With less time at home spent grading and planning lessons, I’ve been able to devote some energy to becoming more established in our community and making some friends. On yet another of our “cabin fever” weekend drives, we took a wrong turn on our way to somewhere we had planned to go and discovered a restored grist mill and covered bridge just 3.5 miles from our house. It is part of Gunpowder Falls State Park and is full of hiking trails along the Little Gunpowder River in beautiful woods, so we go there pretty often to get our nature-fix. Driving home from our first accidental encounter with Jerusalem Mill (the grist mill I just mentioned—you can check it out at http://www.jerusalemmill.org/) we saw a not-so-little but not-so-big (“it was just right!”) United Methodist Church sitting just as pretty as you please in a grove of trees by the side of the road (like a postcard). We were driving slowly enough to read the marquis announcing that they have an 8:30am Sunday service, so we decided to try them out the next Sunday.
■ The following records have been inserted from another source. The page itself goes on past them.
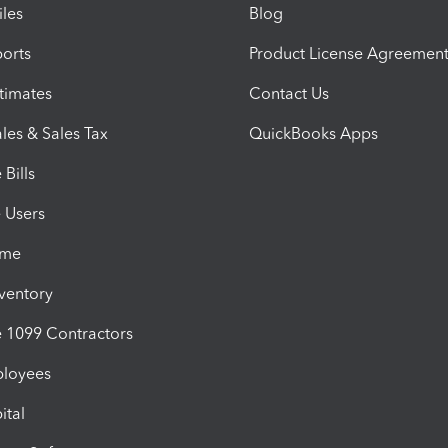
iles
Blog
orts
Product License Agreemen
timates
Contact Us
les & Sales Tax
QuickBooks Apps
Bills
e Users
ime
nventory
1099 Contractors
ployees
ital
In this way we found Union Chapel United Methodist Church, a church a lot like Bozeman United Methodist Church (though there is only ONE Dave McConnell!), and are now regular attendees. (This church was established in 1821 and was a joint congregation of Quakers, Episcopals, and Methodists who shared its original log cabin sanctuary until they were each able to build their own church buildings—you gotta love that kind of ecumenical cooperation.) I joined the women’s crafting group and spent several weeks painting wooden Christmas ornaments for their annual Fall Festival that happened last Saturday. Again….I am beginning to feel like a real human being again, almost normal. This assuages the homesickness for Montana, some (though I doubt anything will ever kill it altogether).

It was really, really good seeing all of you (with whom I was able to connect) in Montana and Alabama this past summer! We are hoping to make a longer visit to Montana next summer, and have less “business” to take care of when we get there, so hopefully we’ll be able to get together again! (I’ll keep you posted.) I hope everyone is well. You are all in my prayers.